Annis Pratt’s quirky marriage and commuting life style always fascinated people who couldn’t understand why and how she did it and were curious about what being a university professor was like. “My Wisconsin,” “Winter of the Commuting Professor,” and “Wrong Way to Indianapolis” in the first part of The Peripatetic Papers are humorous, diary-style accounts of her life as an English Professor commuting between Detroit and Wisconsin.

The baby boomer generation will be her principal audience, along with readers in their forties and thirties hungry for stories about how someone gets through what will (eventually) happen to them. For example, in “My Menopause,” the essay that is the turning point in her memoir, Pratt takes the “change of life” literally and rides the hormonal storms to a whole new life. Pratt’s prescience has been born out by the sudden popularity of books about understanding your hot flashes as power surges, like Beverly Mahone’s Whatever! A Baby Boomer’s Journey into Middle Age and Nancy Thayer’s The Hot Flash Club,. (see the New York Times for June 7, 2007).

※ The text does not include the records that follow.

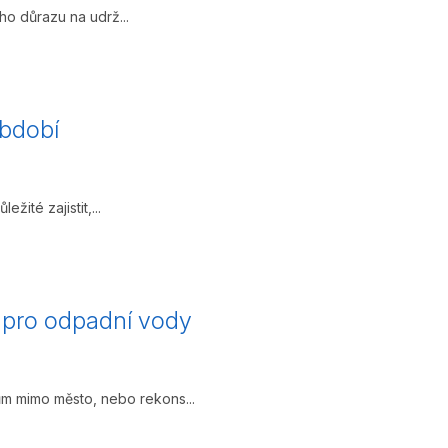
o důrazu na udrž...
období
ité zajistit,...
í pro odpadní vody
m mimo město, nebo rekons...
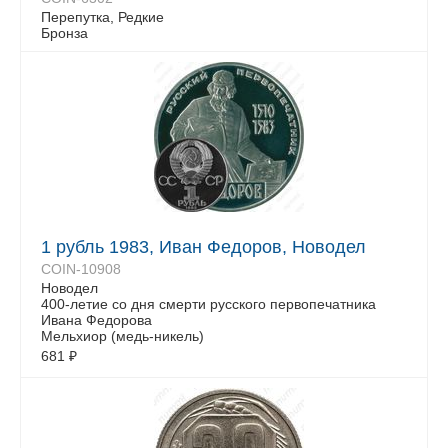
Перепутка, Редкие
Бронза
1 рубль 1983, Иван Федоров, Новодел
COIN-10908
Новодел
400-летие со дня смерти русского первопечaтника
Ивана Федорова
Мельхиор (медь-никель)
681
₽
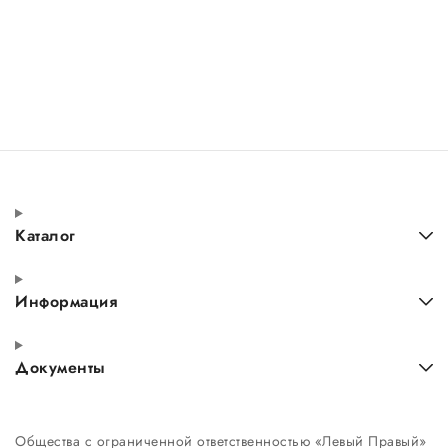
Каталог
Информация
Документы
Общества с ограниченной ответственностью «Левый Правый»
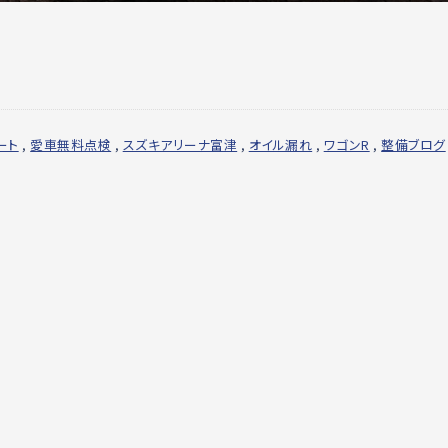
ート
,
愛車無料点検
,
スズキアリーナ富津
,
オイル漏れ
,
ワゴンR
,
整備ブログ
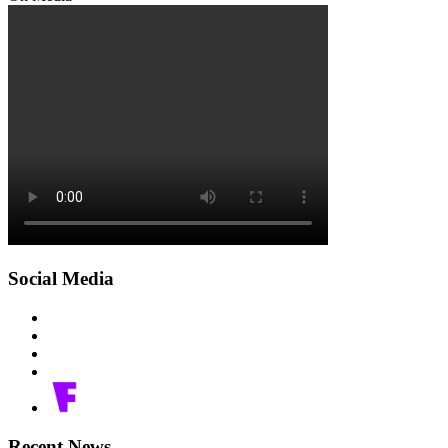
Social Media
Recent News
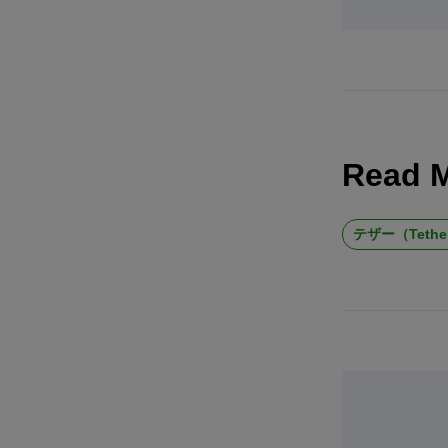
Read 
テザー（Tethe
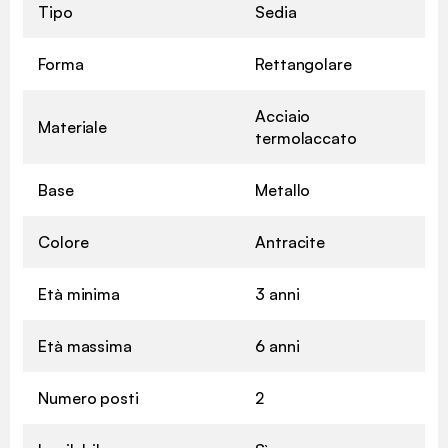
Tipo
Sedia
Forma
Rettangolare
Acciaio
Materiale
termolaccato
Base
Metallo
Colore
Antracite
Età minima
3 anni
Età massima
6 anni
Numero posti
2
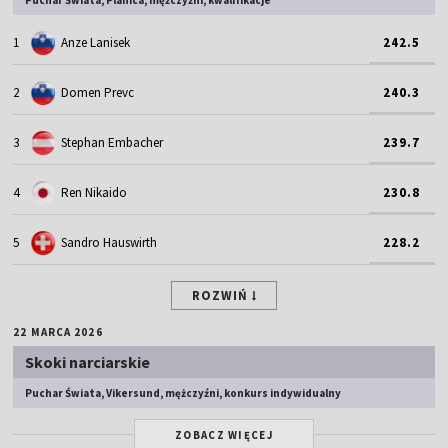
1
Anze Lanisek
242.5
2
Domen Prevc
240.3
3
Stephan Embacher
239.7
4
Ren Nikaido
230.8
5
Sandro Hauswirth
228.2
ROZWIŃ
22 MARCA 2026
Skoki narciarskie
Puchar Świata, Vikersund, mężczyźni, konkurs indywidualny
ZOBACZ WIĘCEJ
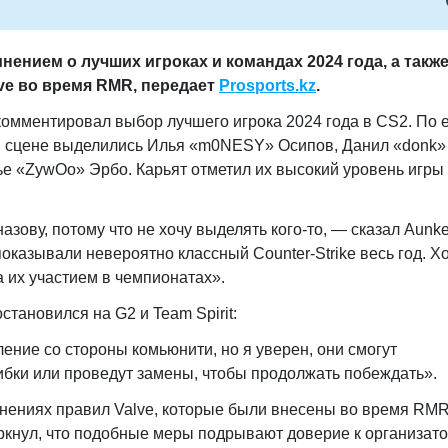
ением о лучших игроках и командах 2024 года, а такж
ve во время RMR, передает
Prosports.kz
.
омментировал выбор лучшего игрока 2024 года в CS2. По 
й сцене выделились Илья «m0NESY» Осипов, Данил «donk»
е «ZywOo» Эрбо. Карьят отметил их высокий уровень игры
азову, потому что не хочу выделять кого-то, — сказал Aunk
казывали невероятно классный Counter-Strike весь год. Х
а их участием в чемпионатах».
становился на G2 и Team Spirit:
ление со стороны комьюнити, но я уверен, они смогут
бки или проведут замены, чтобы продолжать побеждать».
енениях правил Valve, которые были внесены во время RMR
ркнул, что подобные меры подрывают доверие к организато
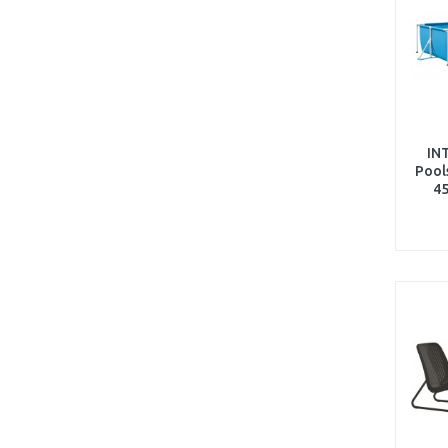
IN
Pool
45
fil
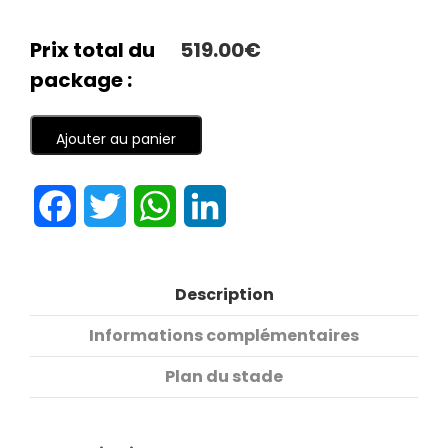
Prix total du
519.00€
package :
Ajouter au panier
Facebook
Twitter
WhatsApp
LinkedIn
Description
Informations complémentaires
Plan du stade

Wondering about what life will be like after menopause? In the second part of The Peripatetic Papers PMZ (Post-Menopausal Zest) fuels you with fresh energy for all kinds of new adventures. And what if (God Forbid!) anything should happen to their partner or spouse? In Part Three, “Between Two Worlds” Pratt brings her wry humor to getting back into traveling as a widow. In one chapter, she  negotiates the transportation shut downs after 9/11 to catch a cross country train so she can welcome her granddaughter into the world.

Although Pratt’s crises are not (quite) as drastic as Suzy Becker’s in I Had Brain Surgery, What’s Your Excuse, her story takes her readers through unusual life experiences. Her travel destinations are not as exotic as Elizabeth Gilbert’s in Eat, Pray, Love: 108 Tales About One Woman’s Search for Everything Across Italy, India, and Indonesia, but her travel writing, like Gilbert’s, is inward and philosophical at as well as outward and exploratory.

Pratt feels a lot better about her neck than Nora Ephron does about hers. In comic tone her Peripatetic Papers are closest to E.M. Delafield’s classic Provincial Lady series, perennially reissued by Academy Chicago Publishers.